Years ago, if a marketer wanted to run a contest, he’d have to run print ads and hope that people would take the time to fill out an entry form and then mail it in. The Internet made things easier, but you still assumed that consumers would somehow find their way to your website.
Facebook adds another layer of ease to the process: Consumers are already there doing something else. If the promotion looks interesting enough, filling out an online form isn’t that big a deal. Rodney Mason, the chief marketing officer of promotions agency Moosylvania, says Facebook-only promotions have a lot of advantages. “One would be the ease of use,” he says. “You can also connect with people who've already opted in for past promotions, and everybody's on there all the time.”
But Facebook didn't just add ease of use to contests, it totally changed the motivation behind entering them. Nowadays, the prize seems secondary. The main appeal of Facebook contests is to communicate something about yourself.
These four highlighted contest campaigns illustrate this. In each case, users get more out the program than a gift certificate or whatever the nominal prize is: They also get a forum to define themselves to like-minded people. Maybe the best prize you can offer these days is bragging rights.
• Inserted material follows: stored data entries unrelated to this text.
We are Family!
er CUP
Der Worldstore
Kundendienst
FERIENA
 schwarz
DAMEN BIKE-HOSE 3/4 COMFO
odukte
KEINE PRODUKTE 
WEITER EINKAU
1. Contiki Vacations' “Get on the Bus” Promotion
Travel companies have a natural advantage when it comes to promotions because, after all, planning a vacation is often half the fun. Planning a free vacation is even more fun. Contiki, a travel firm that caters to the 18-35 year-old demo, dropped a promotion in mid-February that let winter-weary Web surfers imagine their perfect vacation. The winner got one of eight vacations worth around $25,000. The promotion harkened back to Contiki's roots—in 1961, a young New Zealander named John Anderson arrived in London for a European journey. Lacking money and friends, he came up with a clever plan: He put a deposit on a minibus and found a group of people to travel with him. After the trip was over, Anderson tried to sell the minibus, but no one wanted to buy it, so he advertised the European trip again and Contiki Holidays was born.
Accordingly, the “Get on the Bus” promo challenged fans to get a crew with four friends together, choose a trip and then try to get as many votes as possible in order to win. Yes, that's right, votes not Likes. Bob Troia, CEO of Affinitive, the agency that created the promo, says just as the program was launching, Facebook changed its policy about the use of Likes, which prompted the use of votes instead. Nevertheless, the effort, which ran from February 23 through March 31, garnered 8,000 Likes for Contiki and generated more than 10 million ad impressions through Facebook shares, Likes, tweets and blog coverage. One reason for the success was a feature that let users and their friends create a bus, which incorporated music, movies, Likes and interests that users had in common via their Facebook profiles. Says Troia: “We wanted to go beyond 'enter and win' and create an experience.”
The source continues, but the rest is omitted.